Sean squared his thin shoulders and headed toward the other two boys, who were play-fighting inside the store, now armed with toy swords. Tears filled her eyes to witness their last minute of carefree childhood.

Then she was shoved headfirst into the pickup truck and the door closed behind her.


THREE HOURS LATER, sore in every public and private part of her body, she fell from the truck to the side of the road, limp as a rag doll, barely feeling the gravel dig into her elbow and cheek.

“You wanted to live here, you can die here.” Orin’s voice was dim, and then the truck door slammed. There was a roar and the truck drove away.

Her consciousness was fading, her vision blurring.

She tried to move. Couldn’t.

Tractor trailers roared past on the highway, but none of them stopped. Maybe no one could see her. It was getting dark.

Liam was scared of the dark. Who would he turn to when he had a nightmare? Who would teach Cash the right values, how to be more generous? How would Sean have a childhood now?

Her thoughts circled, becoming more distant. Something burned her eyes, and she realized, vaguely, that she was crying. Crying for all the mothering she wouldn’t get to give to her sons.

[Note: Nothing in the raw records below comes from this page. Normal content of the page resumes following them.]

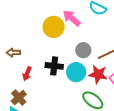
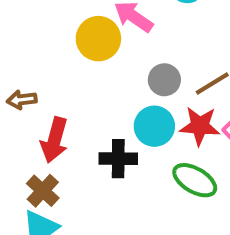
black cross: (54, 66) -> (118, 159), moved
red arrow: (27, 74) -> (54, 140), size x1.5

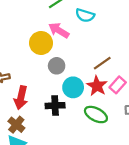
gray circle: (164, 80) -> (57, 66), moved
red star: (200, 126) -> (97, 86), turned 30

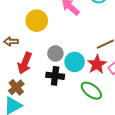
yellow circle: (41, 43) -> (37, 21), moved
gray circle: (57, 66) -> (55, 53), moved

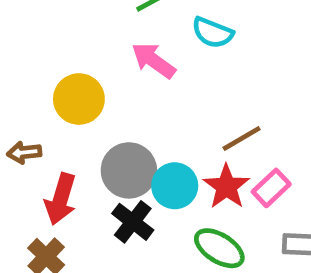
gray circle: (55, 53) -> (129, 170), size x1.5
black cross: (55, 76) -> (133, 222), turned 36

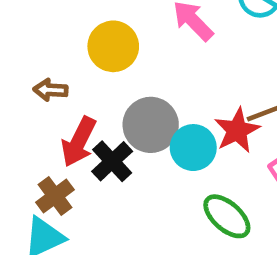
red star: (226, 187) -> (237, 130), moved
black cross: (133, 222) -> (112, 161), moved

A vehicle was coming, a truck. She clawed at the gravel and managed to heave herself closer to the pavement. Another claw to the gravel, another heave. She had to get help, had to get to her boys. She pushed herself up on one bloody elbow, tried to lift a hand to wave to the truck as its headlights beamed so bright that she reeled backward. Pain made her stomach roil, and blackness dimmed the edges of her vision.

She pushed herself up higher. “Hey!” she tried to call out.

The truck thundered on past her and she collapsed down again.

Her head hurt like the worst headache she’d ever had, times ten.

She hadn’t wanted it to end this way, but somehow, she’d always known it would.